### [Task]
From the entries below, copy exactly the lines from the one that contains "What do you see at coordinates (88, 727)" through the one that contains "What do you see at coordinates (602, 180)", both included, and only those.

Pixel coordinate grounding data
Content starts

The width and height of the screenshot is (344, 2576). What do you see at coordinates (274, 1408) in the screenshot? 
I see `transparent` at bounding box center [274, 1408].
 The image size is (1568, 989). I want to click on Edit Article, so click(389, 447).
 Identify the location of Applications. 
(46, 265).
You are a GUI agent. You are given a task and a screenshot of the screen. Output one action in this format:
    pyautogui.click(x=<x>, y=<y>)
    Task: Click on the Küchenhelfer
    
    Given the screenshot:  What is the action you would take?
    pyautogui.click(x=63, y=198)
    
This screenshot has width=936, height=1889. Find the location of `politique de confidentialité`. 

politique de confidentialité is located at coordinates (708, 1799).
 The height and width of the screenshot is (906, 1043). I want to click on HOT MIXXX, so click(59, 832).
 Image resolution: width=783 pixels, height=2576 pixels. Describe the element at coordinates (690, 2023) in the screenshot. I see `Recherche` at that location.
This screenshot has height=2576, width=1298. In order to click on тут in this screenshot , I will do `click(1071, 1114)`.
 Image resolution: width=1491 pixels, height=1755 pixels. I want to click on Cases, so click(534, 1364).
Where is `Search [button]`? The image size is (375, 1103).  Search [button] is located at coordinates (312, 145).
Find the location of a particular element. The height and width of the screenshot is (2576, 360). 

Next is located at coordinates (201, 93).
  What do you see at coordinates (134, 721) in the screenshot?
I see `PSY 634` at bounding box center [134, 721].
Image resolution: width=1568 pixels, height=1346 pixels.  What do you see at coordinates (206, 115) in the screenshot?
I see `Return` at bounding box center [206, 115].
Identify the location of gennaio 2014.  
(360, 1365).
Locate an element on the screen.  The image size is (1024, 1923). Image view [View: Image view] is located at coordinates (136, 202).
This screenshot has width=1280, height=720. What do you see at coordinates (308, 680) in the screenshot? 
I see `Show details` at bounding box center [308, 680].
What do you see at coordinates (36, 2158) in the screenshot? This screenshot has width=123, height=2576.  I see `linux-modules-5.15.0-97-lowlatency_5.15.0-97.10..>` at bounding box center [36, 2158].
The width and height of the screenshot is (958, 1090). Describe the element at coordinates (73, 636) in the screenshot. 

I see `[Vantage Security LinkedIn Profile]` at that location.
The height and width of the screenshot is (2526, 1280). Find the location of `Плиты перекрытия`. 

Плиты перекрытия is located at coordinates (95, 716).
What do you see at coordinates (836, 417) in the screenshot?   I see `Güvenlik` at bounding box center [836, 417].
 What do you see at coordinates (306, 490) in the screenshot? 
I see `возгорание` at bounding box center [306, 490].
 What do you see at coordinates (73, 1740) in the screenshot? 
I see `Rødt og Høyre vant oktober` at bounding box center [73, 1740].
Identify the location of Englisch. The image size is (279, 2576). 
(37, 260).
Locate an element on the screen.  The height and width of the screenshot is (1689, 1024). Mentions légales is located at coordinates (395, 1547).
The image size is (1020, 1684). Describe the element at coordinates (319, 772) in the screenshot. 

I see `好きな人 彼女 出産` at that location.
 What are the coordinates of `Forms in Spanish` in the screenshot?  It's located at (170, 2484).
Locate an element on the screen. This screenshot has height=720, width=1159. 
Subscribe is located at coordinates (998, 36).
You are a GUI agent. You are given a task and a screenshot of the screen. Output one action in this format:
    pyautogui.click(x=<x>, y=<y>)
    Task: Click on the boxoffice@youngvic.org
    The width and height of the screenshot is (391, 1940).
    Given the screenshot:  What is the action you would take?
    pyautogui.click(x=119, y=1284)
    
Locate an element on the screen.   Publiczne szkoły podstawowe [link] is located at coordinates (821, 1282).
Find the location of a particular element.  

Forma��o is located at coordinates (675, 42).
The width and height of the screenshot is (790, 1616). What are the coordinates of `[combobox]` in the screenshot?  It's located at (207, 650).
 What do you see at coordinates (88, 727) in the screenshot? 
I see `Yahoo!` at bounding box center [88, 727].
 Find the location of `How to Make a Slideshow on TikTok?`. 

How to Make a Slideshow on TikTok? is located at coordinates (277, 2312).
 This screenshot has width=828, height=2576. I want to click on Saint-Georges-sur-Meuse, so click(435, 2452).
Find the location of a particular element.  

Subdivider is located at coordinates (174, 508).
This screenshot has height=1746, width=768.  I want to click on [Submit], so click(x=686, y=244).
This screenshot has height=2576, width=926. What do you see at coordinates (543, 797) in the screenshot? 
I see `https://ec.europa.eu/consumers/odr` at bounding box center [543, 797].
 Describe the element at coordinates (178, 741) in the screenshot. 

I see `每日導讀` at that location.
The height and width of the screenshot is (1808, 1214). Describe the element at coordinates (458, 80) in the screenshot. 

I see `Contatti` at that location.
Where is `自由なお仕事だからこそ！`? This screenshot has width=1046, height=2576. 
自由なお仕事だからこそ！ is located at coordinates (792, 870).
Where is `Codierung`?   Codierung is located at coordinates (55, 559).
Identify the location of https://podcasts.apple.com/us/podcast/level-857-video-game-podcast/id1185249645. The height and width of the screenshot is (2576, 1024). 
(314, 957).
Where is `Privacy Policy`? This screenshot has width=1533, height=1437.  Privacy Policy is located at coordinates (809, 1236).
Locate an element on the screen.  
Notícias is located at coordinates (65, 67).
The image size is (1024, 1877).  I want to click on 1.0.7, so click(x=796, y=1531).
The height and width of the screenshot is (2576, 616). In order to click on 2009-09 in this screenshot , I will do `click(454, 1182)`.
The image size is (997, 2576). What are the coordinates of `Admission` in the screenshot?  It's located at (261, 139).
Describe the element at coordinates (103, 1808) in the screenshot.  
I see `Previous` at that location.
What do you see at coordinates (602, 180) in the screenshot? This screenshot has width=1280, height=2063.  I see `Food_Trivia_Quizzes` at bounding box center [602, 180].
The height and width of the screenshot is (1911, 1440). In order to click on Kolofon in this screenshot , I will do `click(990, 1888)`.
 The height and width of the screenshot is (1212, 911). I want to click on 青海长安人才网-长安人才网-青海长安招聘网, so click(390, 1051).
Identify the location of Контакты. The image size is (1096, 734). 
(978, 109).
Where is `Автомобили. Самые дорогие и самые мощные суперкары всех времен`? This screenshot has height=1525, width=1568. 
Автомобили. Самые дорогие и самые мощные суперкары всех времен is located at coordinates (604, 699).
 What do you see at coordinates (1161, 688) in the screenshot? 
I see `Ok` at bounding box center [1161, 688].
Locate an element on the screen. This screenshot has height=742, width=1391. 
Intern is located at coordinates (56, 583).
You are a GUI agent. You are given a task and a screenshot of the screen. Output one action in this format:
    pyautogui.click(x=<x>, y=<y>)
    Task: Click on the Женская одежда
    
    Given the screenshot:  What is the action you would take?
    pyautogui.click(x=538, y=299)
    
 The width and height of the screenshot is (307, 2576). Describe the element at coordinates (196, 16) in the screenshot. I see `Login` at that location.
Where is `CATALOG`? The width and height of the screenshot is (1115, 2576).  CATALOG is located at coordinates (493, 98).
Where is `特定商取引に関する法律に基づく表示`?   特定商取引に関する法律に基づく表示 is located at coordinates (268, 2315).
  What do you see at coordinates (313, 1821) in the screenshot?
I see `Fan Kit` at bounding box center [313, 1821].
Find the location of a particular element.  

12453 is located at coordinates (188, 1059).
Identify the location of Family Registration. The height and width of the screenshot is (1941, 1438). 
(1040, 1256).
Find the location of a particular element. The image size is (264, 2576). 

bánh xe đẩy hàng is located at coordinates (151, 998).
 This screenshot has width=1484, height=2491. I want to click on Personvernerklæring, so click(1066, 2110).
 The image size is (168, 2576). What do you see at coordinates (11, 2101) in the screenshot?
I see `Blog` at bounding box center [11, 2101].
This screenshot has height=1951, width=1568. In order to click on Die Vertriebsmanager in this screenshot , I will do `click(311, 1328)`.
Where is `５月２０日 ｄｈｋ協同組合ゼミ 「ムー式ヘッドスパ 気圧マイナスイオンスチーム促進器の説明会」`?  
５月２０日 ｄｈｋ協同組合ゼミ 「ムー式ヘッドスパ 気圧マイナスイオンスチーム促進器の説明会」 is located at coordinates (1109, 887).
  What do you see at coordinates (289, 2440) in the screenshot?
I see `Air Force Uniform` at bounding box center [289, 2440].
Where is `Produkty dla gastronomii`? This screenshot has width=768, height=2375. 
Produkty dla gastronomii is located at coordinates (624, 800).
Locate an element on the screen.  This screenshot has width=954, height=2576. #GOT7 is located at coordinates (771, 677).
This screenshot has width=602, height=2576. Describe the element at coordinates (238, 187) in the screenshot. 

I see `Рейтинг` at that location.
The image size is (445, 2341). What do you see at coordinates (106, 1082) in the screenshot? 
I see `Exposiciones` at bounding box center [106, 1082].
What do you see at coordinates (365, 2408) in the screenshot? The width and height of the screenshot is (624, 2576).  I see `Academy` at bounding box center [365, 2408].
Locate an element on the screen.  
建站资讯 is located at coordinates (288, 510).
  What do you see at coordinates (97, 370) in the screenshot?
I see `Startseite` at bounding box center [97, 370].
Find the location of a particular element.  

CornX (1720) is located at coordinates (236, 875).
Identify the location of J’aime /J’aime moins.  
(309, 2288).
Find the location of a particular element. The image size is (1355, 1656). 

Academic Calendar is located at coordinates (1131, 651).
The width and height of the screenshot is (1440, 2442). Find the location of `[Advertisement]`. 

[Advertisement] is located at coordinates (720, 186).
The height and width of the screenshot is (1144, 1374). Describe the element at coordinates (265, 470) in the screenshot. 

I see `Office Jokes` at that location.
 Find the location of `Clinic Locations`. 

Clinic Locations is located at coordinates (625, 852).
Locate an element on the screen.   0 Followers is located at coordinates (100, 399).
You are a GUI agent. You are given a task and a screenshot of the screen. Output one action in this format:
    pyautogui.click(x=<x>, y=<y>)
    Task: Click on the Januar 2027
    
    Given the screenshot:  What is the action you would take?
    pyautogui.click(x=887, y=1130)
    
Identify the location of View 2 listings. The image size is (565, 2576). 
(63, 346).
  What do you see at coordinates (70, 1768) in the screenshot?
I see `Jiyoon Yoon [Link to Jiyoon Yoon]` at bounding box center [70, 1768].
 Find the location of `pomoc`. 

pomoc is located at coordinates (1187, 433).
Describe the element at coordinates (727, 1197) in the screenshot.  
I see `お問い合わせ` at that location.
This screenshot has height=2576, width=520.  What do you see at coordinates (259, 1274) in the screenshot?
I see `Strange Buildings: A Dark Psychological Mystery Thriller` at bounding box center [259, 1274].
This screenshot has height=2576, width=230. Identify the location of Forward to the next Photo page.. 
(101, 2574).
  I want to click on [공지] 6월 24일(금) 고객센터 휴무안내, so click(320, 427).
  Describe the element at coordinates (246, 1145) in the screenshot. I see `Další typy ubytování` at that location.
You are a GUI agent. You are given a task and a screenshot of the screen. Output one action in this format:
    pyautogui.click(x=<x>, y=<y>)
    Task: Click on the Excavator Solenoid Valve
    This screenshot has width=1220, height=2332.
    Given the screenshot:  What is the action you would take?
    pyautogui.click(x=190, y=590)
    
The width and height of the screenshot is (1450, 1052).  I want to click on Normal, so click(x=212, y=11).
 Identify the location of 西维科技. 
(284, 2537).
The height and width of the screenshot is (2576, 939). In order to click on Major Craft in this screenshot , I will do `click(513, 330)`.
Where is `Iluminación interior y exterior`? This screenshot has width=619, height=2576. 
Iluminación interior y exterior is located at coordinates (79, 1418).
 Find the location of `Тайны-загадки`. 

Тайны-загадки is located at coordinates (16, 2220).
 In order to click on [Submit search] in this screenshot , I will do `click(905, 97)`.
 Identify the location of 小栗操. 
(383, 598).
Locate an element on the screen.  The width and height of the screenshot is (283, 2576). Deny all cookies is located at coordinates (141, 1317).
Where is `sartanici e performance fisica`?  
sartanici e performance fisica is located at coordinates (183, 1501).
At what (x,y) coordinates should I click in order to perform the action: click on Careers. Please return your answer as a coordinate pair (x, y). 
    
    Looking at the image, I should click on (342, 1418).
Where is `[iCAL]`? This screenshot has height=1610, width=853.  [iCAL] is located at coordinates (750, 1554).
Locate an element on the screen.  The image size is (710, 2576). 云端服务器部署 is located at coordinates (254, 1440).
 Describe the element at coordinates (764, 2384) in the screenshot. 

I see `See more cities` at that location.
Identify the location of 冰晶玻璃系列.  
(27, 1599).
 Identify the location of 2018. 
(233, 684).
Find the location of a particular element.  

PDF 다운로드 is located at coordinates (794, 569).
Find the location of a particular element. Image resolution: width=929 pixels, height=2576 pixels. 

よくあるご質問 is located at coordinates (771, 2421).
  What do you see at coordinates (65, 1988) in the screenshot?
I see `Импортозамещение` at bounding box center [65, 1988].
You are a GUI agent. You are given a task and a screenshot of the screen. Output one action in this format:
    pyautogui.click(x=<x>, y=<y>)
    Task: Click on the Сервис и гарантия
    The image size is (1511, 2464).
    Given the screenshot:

Content ends

### [Answer for this exercise]
 What do you see at coordinates (88, 727) in the screenshot? 
I see `Yahoo!` at bounding box center [88, 727].
 Find the location of `How to Make a Slideshow on TikTok?`. 

How to Make a Slideshow on TikTok? is located at coordinates (277, 2312).
 This screenshot has width=828, height=2576. I want to click on Saint-Georges-sur-Meuse, so click(435, 2452).
Find the location of a particular element.  

Subdivider is located at coordinates (174, 508).
This screenshot has height=1746, width=768.  I want to click on [Submit], so click(x=686, y=244).
This screenshot has height=2576, width=926. What do you see at coordinates (543, 797) in the screenshot? 
I see `https://ec.europa.eu/consumers/odr` at bounding box center [543, 797].
 Describe the element at coordinates (178, 741) in the screenshot. 

I see `每日導讀` at that location.
The height and width of the screenshot is (1808, 1214). Describe the element at coordinates (458, 80) in the screenshot. 

I see `Contatti` at that location.
Where is `自由なお仕事だからこそ！`? This screenshot has width=1046, height=2576. 
自由なお仕事だからこそ！ is located at coordinates (792, 870).
Where is `Codierung`?   Codierung is located at coordinates (55, 559).
Identify the location of https://podcasts.apple.com/us/podcast/level-857-video-game-podcast/id1185249645. The height and width of the screenshot is (2576, 1024). 
(314, 957).
Where is `Privacy Policy`? This screenshot has width=1533, height=1437.  Privacy Policy is located at coordinates (809, 1236).
Locate an element on the screen.  
Notícias is located at coordinates (65, 67).
The image size is (1024, 1877).  I want to click on 1.0.7, so click(x=796, y=1531).
The height and width of the screenshot is (2576, 616). In order to click on 2009-09 in this screenshot , I will do `click(454, 1182)`.
The image size is (997, 2576). What are the coordinates of `Admission` in the screenshot?  It's located at (261, 139).
Describe the element at coordinates (103, 1808) in the screenshot.  
I see `Previous` at that location.
What do you see at coordinates (602, 180) in the screenshot? This screenshot has width=1280, height=2063.  I see `Food_Trivia_Quizzes` at bounding box center [602, 180].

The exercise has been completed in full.